El poder fue creado hace mucho y de no existir habría que inventarlo. Pero, déjenme una licencia: no puedo creen en él, no puedo darle mi voto incondicional por su sola existencia, déjenme al menos dudar escépticamente de la persona que lo ostenta. Permítanme ser un ateo de Dios todopoderoso en la tierra.

No pertenezco por naturaleza a ningún grupo social que sea guiado por líderes. Y de hacerlo en algún momento me lo tomo como algo temporal, como un pequeño contrato en forma de legislatura, carné de socio o confianza efímera. De momento y no sé si mañana.
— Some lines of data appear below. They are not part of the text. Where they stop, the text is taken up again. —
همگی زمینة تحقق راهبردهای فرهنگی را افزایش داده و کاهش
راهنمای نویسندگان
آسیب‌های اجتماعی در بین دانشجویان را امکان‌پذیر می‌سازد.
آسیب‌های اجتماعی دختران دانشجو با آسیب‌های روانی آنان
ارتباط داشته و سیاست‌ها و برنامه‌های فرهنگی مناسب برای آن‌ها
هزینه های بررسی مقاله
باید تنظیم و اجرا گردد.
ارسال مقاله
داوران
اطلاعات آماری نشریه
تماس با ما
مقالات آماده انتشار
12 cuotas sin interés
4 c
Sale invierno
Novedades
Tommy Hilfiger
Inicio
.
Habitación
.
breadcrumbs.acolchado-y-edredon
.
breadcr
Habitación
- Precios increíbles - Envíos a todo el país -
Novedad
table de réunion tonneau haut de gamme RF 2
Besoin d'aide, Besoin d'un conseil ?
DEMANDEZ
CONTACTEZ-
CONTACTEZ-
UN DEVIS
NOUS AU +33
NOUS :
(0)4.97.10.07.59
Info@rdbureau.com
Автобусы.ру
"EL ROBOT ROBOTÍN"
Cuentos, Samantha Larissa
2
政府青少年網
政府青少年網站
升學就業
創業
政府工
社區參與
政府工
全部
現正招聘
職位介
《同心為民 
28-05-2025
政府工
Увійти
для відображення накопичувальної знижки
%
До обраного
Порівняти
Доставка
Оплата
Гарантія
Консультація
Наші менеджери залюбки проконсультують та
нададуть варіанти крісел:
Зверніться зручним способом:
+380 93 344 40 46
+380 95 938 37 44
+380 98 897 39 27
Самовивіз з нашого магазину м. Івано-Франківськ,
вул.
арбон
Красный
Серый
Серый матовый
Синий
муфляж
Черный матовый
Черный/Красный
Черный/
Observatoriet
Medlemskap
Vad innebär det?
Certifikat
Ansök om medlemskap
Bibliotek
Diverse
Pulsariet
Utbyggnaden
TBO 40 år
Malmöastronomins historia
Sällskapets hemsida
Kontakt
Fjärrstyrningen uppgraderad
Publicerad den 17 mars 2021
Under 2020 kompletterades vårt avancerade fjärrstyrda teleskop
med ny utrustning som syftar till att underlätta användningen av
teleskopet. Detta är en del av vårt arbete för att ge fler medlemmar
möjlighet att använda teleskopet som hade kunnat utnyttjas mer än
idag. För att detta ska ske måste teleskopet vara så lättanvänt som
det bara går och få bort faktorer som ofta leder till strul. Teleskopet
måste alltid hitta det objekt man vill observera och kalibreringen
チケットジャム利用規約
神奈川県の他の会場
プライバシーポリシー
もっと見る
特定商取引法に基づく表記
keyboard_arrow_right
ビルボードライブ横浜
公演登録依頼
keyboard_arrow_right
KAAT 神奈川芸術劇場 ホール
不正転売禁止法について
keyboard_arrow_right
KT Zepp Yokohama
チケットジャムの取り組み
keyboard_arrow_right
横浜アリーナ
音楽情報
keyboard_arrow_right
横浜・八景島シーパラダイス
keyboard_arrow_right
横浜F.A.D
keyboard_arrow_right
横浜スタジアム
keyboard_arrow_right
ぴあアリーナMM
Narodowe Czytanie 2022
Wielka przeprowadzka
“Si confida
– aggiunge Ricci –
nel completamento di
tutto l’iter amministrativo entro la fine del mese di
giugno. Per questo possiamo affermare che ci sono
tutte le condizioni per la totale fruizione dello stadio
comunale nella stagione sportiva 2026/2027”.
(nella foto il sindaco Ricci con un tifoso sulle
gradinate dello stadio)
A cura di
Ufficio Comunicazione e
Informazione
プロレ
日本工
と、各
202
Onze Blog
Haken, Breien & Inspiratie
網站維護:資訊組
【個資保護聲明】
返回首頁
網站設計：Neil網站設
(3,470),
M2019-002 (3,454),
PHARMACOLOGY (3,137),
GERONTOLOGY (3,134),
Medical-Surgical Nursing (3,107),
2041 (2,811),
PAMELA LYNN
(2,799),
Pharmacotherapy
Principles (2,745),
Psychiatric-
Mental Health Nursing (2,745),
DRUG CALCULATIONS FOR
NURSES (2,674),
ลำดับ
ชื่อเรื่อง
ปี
El poder posee contradicciones ciegas e inconscientes, se muestra velado a sus creyentes, untado de un brillo que le da esplendor. No lo soporto, aunque quizás por esa capacidad de alejarnos del desorden es por la que termino por no practicar el anarquismo, aunque lo sea por convicción. Algo parecido al cristiano católico que vive alejado de las liturgias de la Iglesia.

Mis principios políticos me pertenecen, me siento autónomo y sin colores ni banderas. Porque detrás de un color hay una bandera, detrás de una bandera hay un escudo y detrás de un escudo se esconde el poder del poder. De ahí mi anarquismo convencido, aunque al final me conforme con algunas formas de liderazgo con fines meramente pragmáticos.

Los principios políticos conforman ideologías y corren el riesgo de convertirse en totalitarismos, todo depende de la capacidad de hacerse respetar del poder de turno. Yo de momento seguiré poniendo al que manda entre paréntesis.